Yeah, but that's a lie though. You need to go at least double, probably triple deadly to get that. Normal deadly is at most what they say medium is: A medium encounter usually has one or two scary moments for the players, but the characters should emerge victorious with no casualties. One or more of them might need to use healing resources.

In 5.0 the encounter difficulty classification basically stop at where they ought to start from so they are completely useless.
 

It could explain things better, but there is actually a definition in the 5.0 DMG:
Deadly. A deadly encounter could be lethal for one or more player characters. Survival often requires good tactics and quick thinking, and the party risks defeat.
Yeah, but only of the deadly fight is the 7th fight in day. If it is the first fight after a long rest, deadly is easy.
 

Classification is misleading.
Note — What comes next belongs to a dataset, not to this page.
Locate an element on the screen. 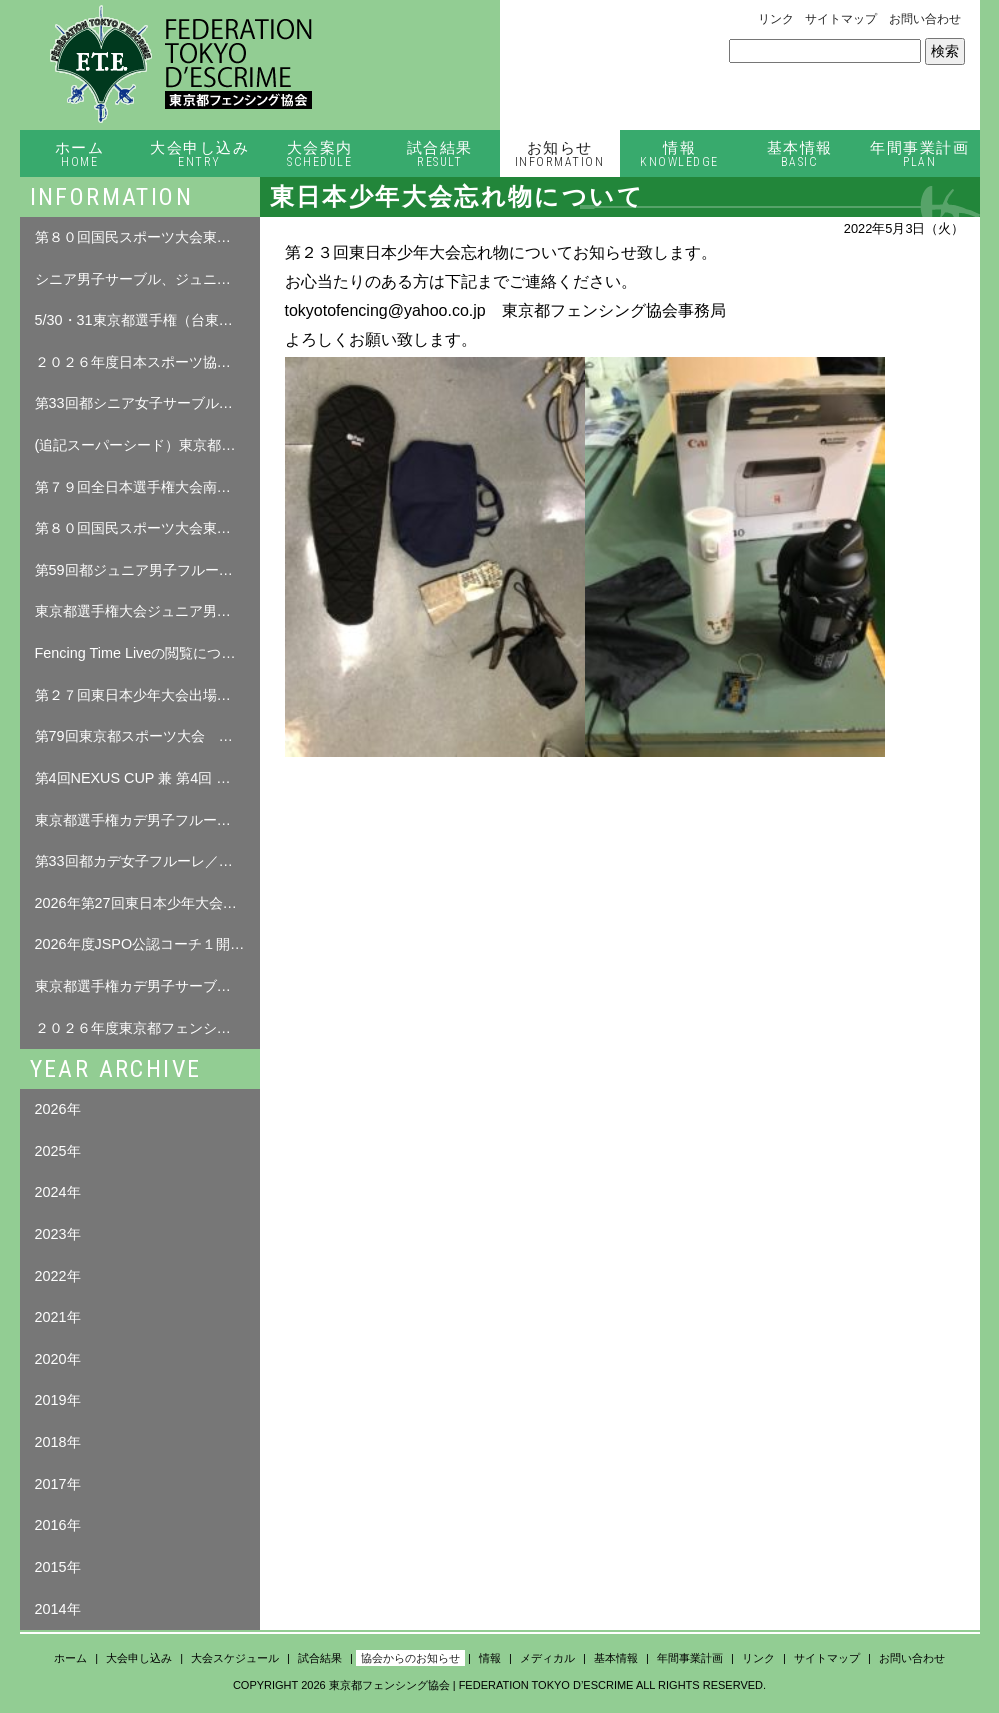  基本情報 is located at coordinates (800, 154).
It should be measured against 5 person party (or 4 person, if that's standard, but that should be written) with all resources and full HP. Most of encounters i ran are in deadly or above category, but most player deaths occur more due to sheer bad lack on their part and good luck on my part or if i design encounter specifically to target their weaknesses. Just regular deadly encounters in blank rooms get steamrolled often.
 

That's the critical problem with how 5e did its rests. Spending 3+ hours a day doing nothing, but you never ever see consequences for it, while taking the rest of the day, guaranteed problems? Really?? It's just so patently ridiculous.
Do events ever cause interruptions of a short rest in your games?